### Transcribed page contents
■ ■ ■ ■ ■

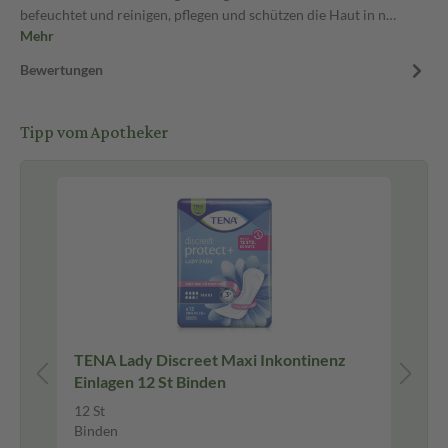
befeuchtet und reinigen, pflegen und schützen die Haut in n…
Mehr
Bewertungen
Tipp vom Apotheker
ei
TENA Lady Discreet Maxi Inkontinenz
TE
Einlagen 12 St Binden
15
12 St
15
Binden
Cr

■ ■ ■ ■ ■

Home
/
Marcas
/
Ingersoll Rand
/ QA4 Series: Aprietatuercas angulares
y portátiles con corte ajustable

■ ■ ■ ■ ■

### What the task asks
Repeat exactly the lines above from the one with "Series: Aprietatuercas angulares" up to and including the one with "y portátiles con corte ajustable". No other line belongs in the reply.

### Solution for this task
/ QA4 Series: Aprietatuercas angulares
y portátiles con corte ajustable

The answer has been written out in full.